Friday, June 1, 2012

Santana

I vowed early on not to blog too much about sports, as aware that many who otherwise share interests with me lack my obsession, but tonight's extraordinary event--Johan Santana's pitching the first no-hitter in Met history...deserves mention. When I went  to  the Met conference at Hofstra month before last, the fifty-year futility of the franchise in his respect was a leitmotif. That the moment of deliverance has finally arrived is a real tonic for a franchise that has been star crossed by an abrupt ending to their 2006 playoff drive, traumatic collapses in 2007 and 2008, a series of injury-riddled, mediocre seasons, financial instability, bad karma--all of this negativity was lifted in an instant by Santana's extraordinary achievement.
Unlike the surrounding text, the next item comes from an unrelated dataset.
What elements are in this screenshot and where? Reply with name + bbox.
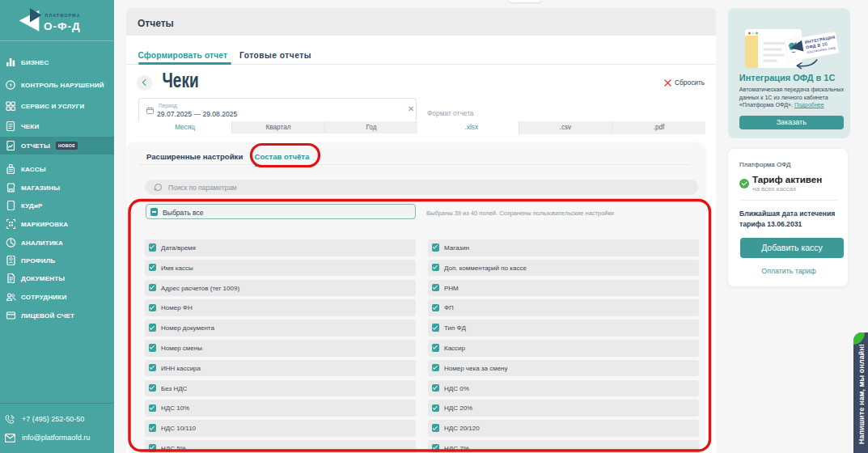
- svg-text:О-Ф-Д: О-Ф-Д: [44, 20, 81, 32]
- svg-text:ПЛАТФОРМА: ПЛАТФОРМА: [45, 13, 81, 18]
That it was done by such a special player, a Venezuelan lefthander of incredible agility and intelligence someone who has starred for two estimable franchises, the Mets and the Twins, who has come back from shoulder surgery of a sort that has severely damaged many careers, makes it even more worth it.

Sometimes pessimism is a concession to the realities of life, but more often pessimism is a burden, a residue of negativity with which we saddle ourselves The way Santana's achievement dispelled Met fans' pessimism is a good augury for how we should always assume that better possibilities are near.